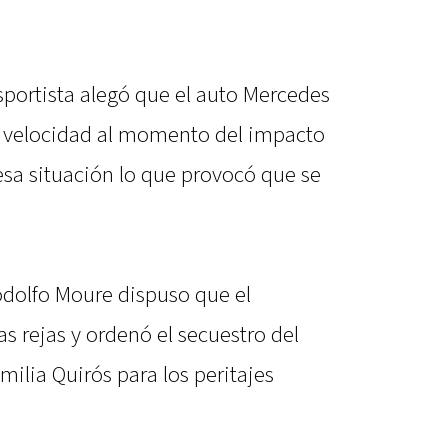
nsportista alegó que el auto Mercedes
a velocidad al momento del impacto
esa situación lo que provocó que se
Rodolfo Moure dispuso que el
 rejas y ordenó el secuestro del
milia Quirós para los peritajes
---*---
WORK TASK. If a picture appears in the data, omit it; transcribe all the rest exactly.

RESPONSE TO THE TASK.
nsportista alegó que el auto Mercedes
a velocidad al momento del impacto
esa situación lo que provocó que se
Rodolfo Moure dispuso que el
 rejas y ordenó el secuestro del
milia Quirós para los peritajes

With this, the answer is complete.